In the United States, the Amish community of Lancaster County, Pennsylvania, celebrate according to the old calendar. Best known for their horse buggies, old-fashioned farming methods, and general renunciation of modern life, they have also kept to the Gregorian calendar when it comes to their religious Christmas. Many Amish businesses remain closed on 6 January, despite the fact that the rest of the country is back at work after the holiday.

 

CHRISTMAS, however and whenever celebrated, is one of the dates in the church calendar which has no biblical provenance. The date can be traced back to the early Christian Roman emperors, and it is plausibly argued that they replaced the earlier, pagan midwinter festivals with one to celebrate the birth of Christ. One consequence of this pragmatic decision was that the Church conflates the birth, temptation, death, and resurrection of Christ into the first third of the liturgical year.

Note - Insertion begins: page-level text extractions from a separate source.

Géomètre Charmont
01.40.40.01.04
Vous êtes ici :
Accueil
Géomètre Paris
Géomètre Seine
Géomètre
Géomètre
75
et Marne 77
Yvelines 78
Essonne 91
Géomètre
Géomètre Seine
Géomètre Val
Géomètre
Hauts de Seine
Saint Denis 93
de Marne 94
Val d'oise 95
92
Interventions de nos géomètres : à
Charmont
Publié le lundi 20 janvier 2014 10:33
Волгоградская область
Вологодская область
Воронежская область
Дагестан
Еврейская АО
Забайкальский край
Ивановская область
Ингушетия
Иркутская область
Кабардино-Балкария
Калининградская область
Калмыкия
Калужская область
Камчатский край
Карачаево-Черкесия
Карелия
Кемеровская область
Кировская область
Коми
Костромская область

The date of Easter, however, is linked in the Gospel accounts to the date of the Jewish Passover. This link is essential to the story, and thus Easter is calculated with reference to the moon and its monthly cycle. The dates of Palm Sunday, Good Friday, Ascension Day, and Pentecost in turn depend on the timing of Easter. Many editions of the Book of Common Prayer contain tables of dates and numbers to calculate the date of Easter for future years.

The value of a church calendar can be viewed in two ways. First, it acts as a framework for faith. Christianity has many elements that make up the whole mystery. Christmas allows us to focus on the incarnation. During Lent, we can reflect on temptation and sin. On Good Friday, we remember God’s ultimate sacrifice. Easter brings joy and hope. Whitsun (or Pentecost) is a time to consider the continuing presence of the Holy Spirit in the world. On All Souls’ Day, we bring to mind those who have died. At Advent, our anticipation of the arrival of the Christ Child allows us to think of Christ’s second coming in glory and majesty.

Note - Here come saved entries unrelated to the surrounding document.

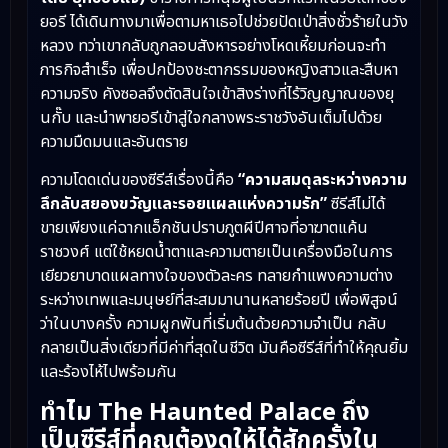
ยอรี ได้เดินทางมาเพื่อตามหาเธอไปช่วยปัดเป่าสิ่งชั่วร้ายในวัง
หลวง ทว่าเขากลับถูกลอบสังหารอย่างโหดเหี้ยมก่อนจะทำ
ภารกิจสำเร็จ เพื่อปกป้องชะตากรรมของหญิงสาวและสืบหา
ความจริง คังซอลจึงตัดสินใจเข้าสิงร่างที่ไร้วิญญาณของยุ
นกั๊บ และนำพายอรีเข้าสู่ใจกลางพระราชวังอันเต็มไปด้วย
ความมืดมนและอันตราย
ความโดดเด่นของซีรีส์เรื่องนี้คือ
“ความสมดุลระหว่างความ
ลึกลับสยองขวัญและรอยแผลแห่งความรัก”
ซีรีส์ไม่ได้
ขายเพียงแค่ฉากแอ็กชันปราบภูตผีปีศาจที่อาฆาตแค้น
ราชวงศ์ แต่ใช้หยดน้ำตาและความตายเป็นเครื่องมือในการ
เยียวยาบาดแผลทางใจของตัวละคร ทลายกำแพงความต่าง
ระหว่างเทพและมนุษย์ที่สะสมมานานหลายร้อยปี เพื่อพิสูจน์
ว่าในบางครั้ง ความผูกพันที่เริ่มต้นด้วยความจำเป็น กลับ
กลายเป็นสิ่งเดียวที่มีค่าที่สุดในชีวิต มันคือซีรีส์ที่ทำให้คุณยิ้ม
และร้องไห้ไปพร้อมกัน
ทำไม The Haunted Palace ถึง
เป็นซีรีส์ที่คุณต้องดูให้ได้สักครั้งใน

In more recent times, some Sundays have been given their own themes, such as Bible Sunday and Sea Sunday. In the Anglican Communion, individual dioceses are prayed for regularly; within each diocese, specific parishes or ministries will be remembered in prayer. And, lending additional colour to the liturgical seasons, there are saints’ days.

Second, however, the calendar enables us to consider the nature of time itself. Years come in cycles: season by season, we return to where we were. Summer follows winter, but winter follows summer. Many Hindu and Buddhist traditions depict existence as a wheel, for ever turning, always moving on, and yet unchanging and permanent.

Although in this life we can have no true concept of eternity, we glimpse it as we experience the annual and repeating patterns of life through the Church’s year.